Dewan Perwakilan Rakyat Aceh (DPRA) kabarnya meminta masyarakat Aceh untuk menyampaikan aspirasi terhadap wacana perubahan Undang-undang Nomor 11 tahun 2006 tentang Pemerintahan Aceh (UUPA).
Beberapa hari sebelum ajakan DPRA ini, Kolaborasi Masyarakat Sipil Aceh (Komasa) telah melakukan serangkaian pertemuan di Jakarta guna mengkampanyekan partisipasi publik dalam pembahasan perubahan UUPA.

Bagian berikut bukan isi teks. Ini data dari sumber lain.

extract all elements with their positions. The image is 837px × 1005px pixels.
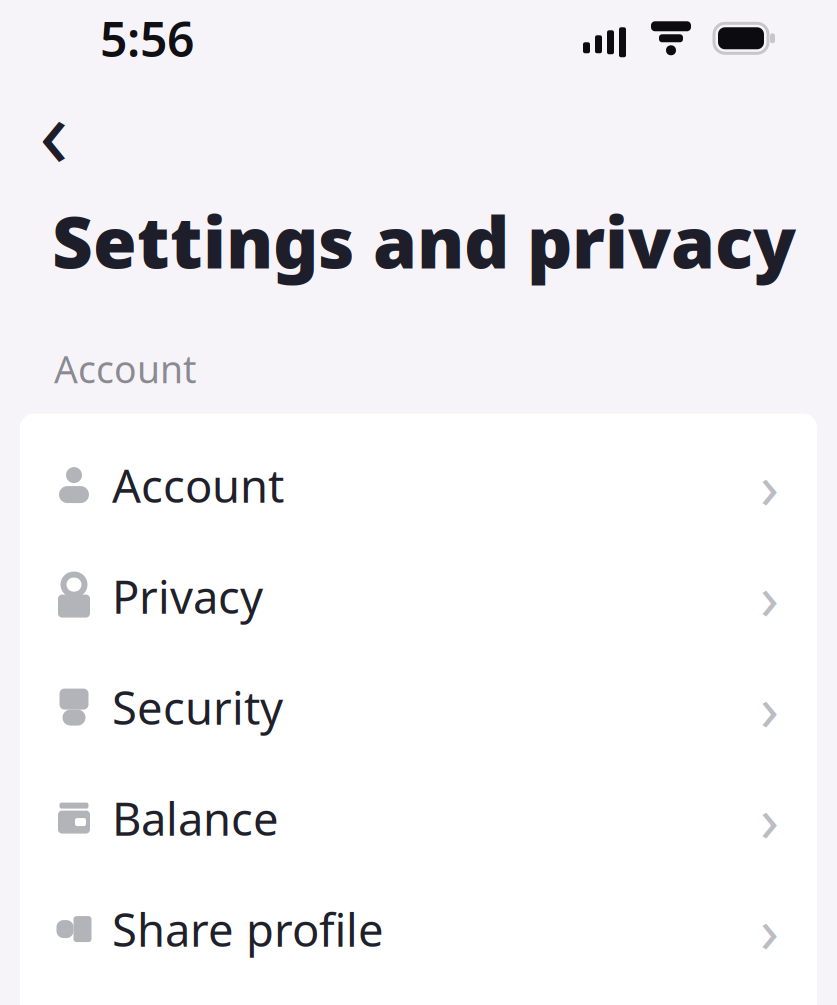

“Pertemuan Komasa dengan berbagai pihak di Jakarta adalah momentum memperjuangkan aspirasi dan mengkampanyekan partisipasi publik dalam revisi UUPA,” ujar Safaruddin dari Komasa, Sabtu (08/10/2022) di Rumoh Kolaborasi, Banda Aceh.
Safaruddin menilai, permintaan aspirasi dari DPRA memberikan nuansa positif dan diharapkan menghasilkan partisipasi publik yang solid.
“Ya, kami kira ini langkah positif, semoga partisipasi publik lebih solid ke depannya,” harap Safaruddin.
Meskipun demikian, pihaknya juga menyayangkan capaian advokasi UUPA, sebab draf rancangan perubahan UUPA versi DPRA belum bisa diakses oleh publik.
“Kita juga menyayangkan capaian advokasi UUPA selama bertahun-tahun belum menghasilkan satu draf revisi yang bisa dibaca oleh publik, padahal draf inilah yang bakal kita uji bersama,” kritik Safaruddin.
Namun, alih-alih membuka aspirasi publik itu, Komasa menyarankan agar DPRA menjemput berbagai saran dan masukan secara langsung, tidak hanya menunggu dikirim dari email melainkan DPRA bisa memfasilitasi kegiatan seperti FGD yang turut mengundang berbagai pihak.
“Kami sarankan DPRA mendengar langsung aspirasi publik jangan menunggu dan meminta aspirasi itu dikirim via email saja, apalagi kebutuhan kegiatan advokasi UUPA juga ditampung dalam APBA Perubahan, artinya ruang partisipasi itu harus diundang dengan FGD atau kegiatan yang sama,” kata Safaruddin.
Sebelumnya, DPRA telah membentuk tim advokasi UUPA yang terdiri dari unsur pimpinan DPRA, Ketua Fraksi DPRA, unsur AKD DPRA, pimpinan partai politik baik nasional dan lokal, praktisi, serta akademisi. Tetapi tim ini dinilai belum cukup memberikan partisipasi publik dari berbagai elemen masyarakat. Sehingga, sejumlah masyarakat sipil mengadvokasi UUPA secara mandiri.
Berdasarkan data yang diperoleh Komasa, rincian biaya advokasi UUPA untuk perjalanan dinas luar daerah sebesar Rp1.543.662.000. Honorarium Tenaga Ahli, Rp426.000.000 dan Rp392.000.000. Rapat pembahasan di luar daerah, Rp51.000.000. Honorarium FGD, Rp35.000.000. Honorarium panitia FGD, Rp33.500.000. Sewa ruang rapat, Rp25.000.000. BBM dalam rangka perjalanan, Rp108.000.000.
Dalam perubahan APBA kucuran dana yang mengalir dalam kegiatan advokasi UUPA bentukan DPRA itu ditaksir sekitar 2,6 milyar.
“Kalau pembahasan UUPA difasilitasi dengan APBA, kami berharap adanya keterbukaan dan partisipasi masyarakat yang lebih bermakna.” harap Safaruddin.